I need to rant. And I need Doper input.

There’s this girl who works down the hall from me who was an old school mate of mine. When I first found out she was working for my agency, I was moderately happy because from what I could remember about her, she seemed cool and interesting. I expected that we would become good friends.

Now I’m not so sure.

First off, the reason why I’m starting this thread is because I’m not a people-person. I’m flexible and adaptable, but some personality types I can only tolerate in low, short doses. Talkative people who seem to have a biological mandate to vocalize all the time and who usually spend most of their time talking either directly or indirectly about themselves make the top of my intolerance list. Not everyone shares my aversion to this trait, though, and I understand that it very well might be just my own personal pet peeve. I can’t imagine not feeling the way I do, but I can accept that self-absorbed talkers have their admirers.

Which brings us to my friend-but-not-quite-because-I-want-to-strangle-her-all-the-time. It doesn’t matter how busy I am, how many things I got going on, she invites herself into my office everyday to regale me with the latest goings-on in her life. So she tells me about how the handy man came to replace her moldy kitchen cabinets. And she tells about her how she and her fuck buddy are having problems. And she tells me about how she has to go to so many meetings. And she tells me about all the things she’s going to do so that she can be a senior executive. Blah blah blah into infinity.

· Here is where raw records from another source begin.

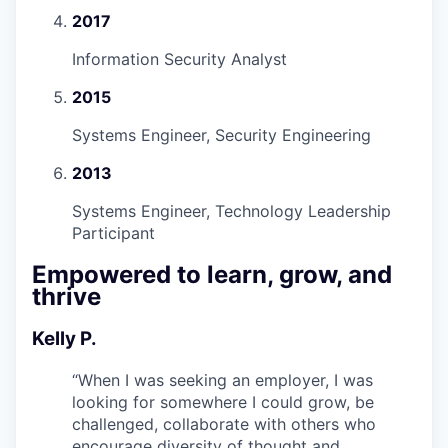
2017
Information Security Analyst
2015
Systems Engineer, Security Engineering
2013
Systems Engineer, Technology Leadership
Participant
Empowered to learn, grow, and
thrive
Kelly P.
“
When I was seeking an employer, I was
looking for somewhere I could grow, be
challenged, collaborate with others who
encourage diversity of thought and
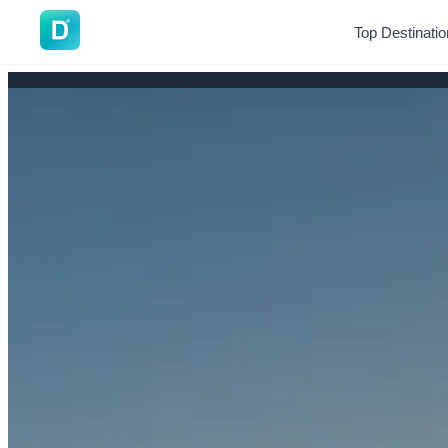
DoVisa
Top Destinati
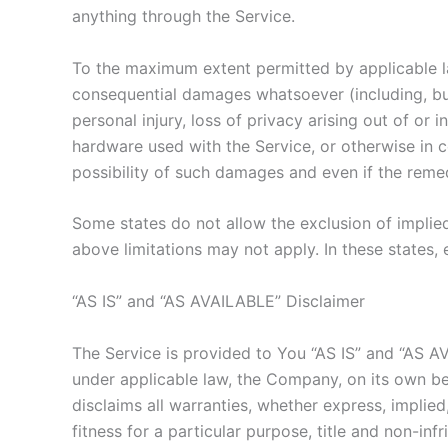
anything through the Service.
To the maximum extent permitted by applicable law,
consequential damages whatsoever (including, but n
personal injury, loss of privacy arising out of or 
hardware used with the Service, or otherwise in 
possibility of such damages and even if the remedy
Some states do not allow the exclusion of implied
above limitations may not apply. In these states, e
“AS IS” and “AS AVAILABLE” Disclaimer
The Service is provided to You “AS IS” and “AS A
under applicable law, the Company, on its own beha
disclaims all warranties, whether express, implied,
fitness for a particular purpose, title and non-i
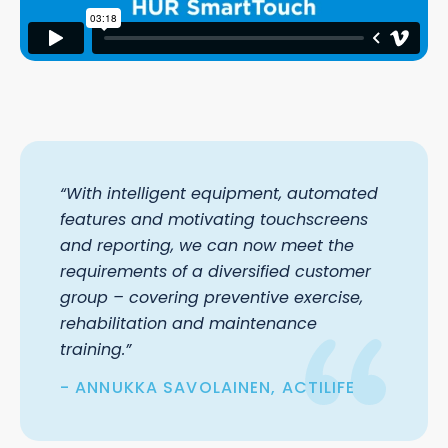
“With intelligent equipment, automated
features and motivating touchscreens
and reporting, we can now meet the
requirements of a diversified customer
group – covering preventive exercise,
rehabilitation and maintenance
training.”
ANNUKKA SAVOLAINEN, ACTILIFE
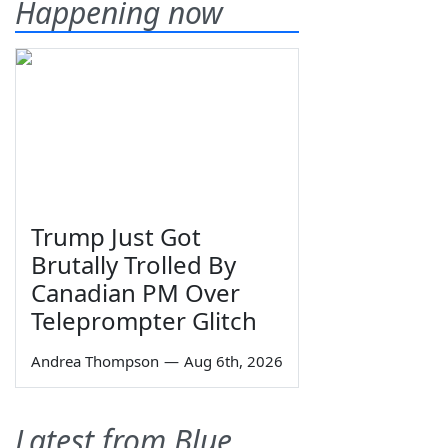
Happening now
Trump Just Got
Brutally Trolled By
Canadian PM Over
Teleprompter Glitch
Andrea Thompson
—
Aug 6th, 2026
Latest from Blue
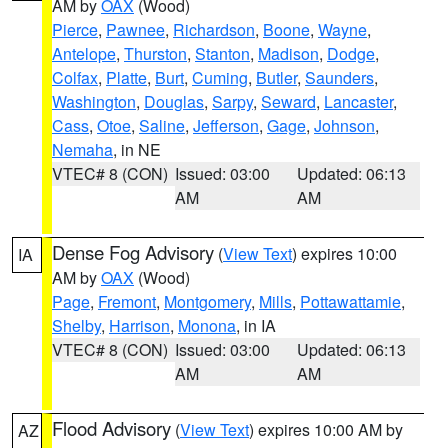
AM by
OAX
(Wood)
Pierce
,
Pawnee
,
Richardson
,
Boone
,
Wayne
,
Antelope
,
Thurston
,
Stanton
,
Madison
,
Dodge
,
Colfax
,
Platte
,
Burt
,
Cuming
,
Butler
,
Saunders
,
Washington
,
Douglas
,
Sarpy
,
Seward
,
Lancaster
,
Cass
,
Otoe
,
Saline
,
Jefferson
,
Gage
,
Johnson
,
Nemaha
, in NE
VTEC# 8 (CON)
Issued: 03:00
Updated: 06:13
AM
AM
Dense Fog Advisory
(
View Text
) expires 10:00
IA
AM by
OAX
(Wood)
Page
,
Fremont
,
Montgomery
,
Mills
,
Pottawattamie
,
Shelby
,
Harrison
,
Monona
, in IA
VTEC# 8 (CON)
Issued: 03:00
Updated: 06:13
AM
AM
Flood Advisory
(
View Text
) expires 10:00 AM by
AZ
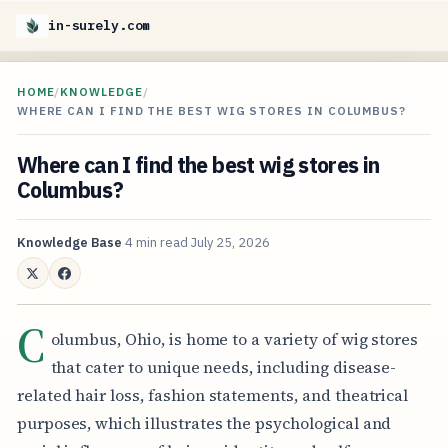
in-surely.com
HOME
/
KNOWLEDGE
/
WHERE CAN I FIND THE BEST WIG STORES IN COLUMBUS?
Where can I find the best wig stores in
Columbus?
Knowledge Base
4 min read
July 25, 2026
C
olumbus, Ohio, is home to a variety of wig stores
that cater to unique needs, including disease-
related hair loss, fashion statements, and theatrical
purposes, which illustrates the psychological and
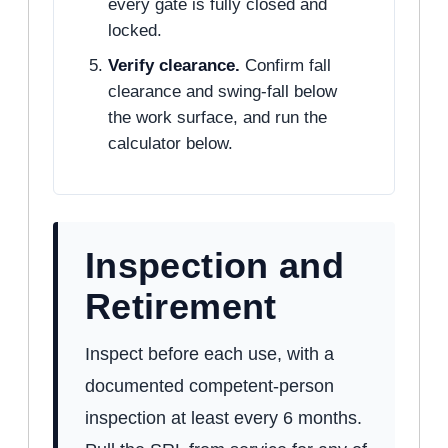
every gate is fully closed and
locked.
Verify clearance.
Confirm fall
clearance and swing-fall below
the work surface, and run the
calculator below.
Inspection and
Retirement
Inspect before each use, with a
documented competent-person
inspection at least every 6 months.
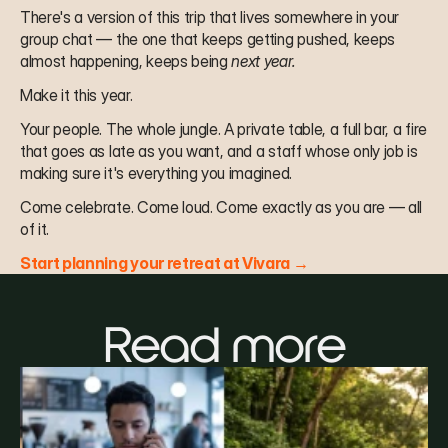
There's a version of this trip that lives somewhere in your 
group chat — the one that keeps getting pushed, keeps 
almost happening, keeps being 
next year.
Make it this year.
Your people. The whole jungle. A private table, a full bar, a fire 
that goes as late as you want, and a staff whose only job is 
making sure it's everything you imagined.
Come celebrate. Come loud. Come exactly as you are — all 
of it.
Start planning your retreat at Vivara →
Read more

And all the while I’m trying to work! One day I was having a semi-serious meeting with my supervisor and another co-worker, but did that stop the Clueless Blunder from walking right into my office and grabbing a chair so that she can sit amidst a discussion that had nothing to do with her or her job? No. Did she even think to ask if it would be all right to do that? No. She didn’t even seem to consider that we might have been discussing confidental and/or sensitive issues that she shouldn’t be privy to. No, because that would have meant considering the possibility that the world does not revolve around her.

But that infraction is not what has prompted this thread. Today, the camel’s back almost broke. For the past two days my life has been in overdrive. Firstly, I was the only one working in my department because my two colleagues were out on vacation, which tripled my normal workload. Secondly, this is a new job so there are some things I’m still learning, and my boss was not around to give much guidance, so that was a big stress to me. But all of that is 2% low fat milk compared with my other stress: closing on a condo. The last two days have completely drained my adrenal glands, the stress has been so high. And I’m pretty sure its obvious to anyone who has seen me and knows what I look like normally.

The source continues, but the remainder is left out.